**PROBLEM REQUIREMENTS**: Write out every line of the material exactly as it appears.

**RECORD SET**:
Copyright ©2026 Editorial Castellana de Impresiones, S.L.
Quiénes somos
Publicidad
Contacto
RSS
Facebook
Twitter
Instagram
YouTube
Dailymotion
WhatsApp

**ANSWER TO THE EXERCISE**:
Copyright ©2026 Editorial Castellana de Impresiones, S.L.
Quiénes somos
Publicidad
Contacto
RSS
Facebook
Twitter
Instagram
YouTube
Dailymotion
WhatsApp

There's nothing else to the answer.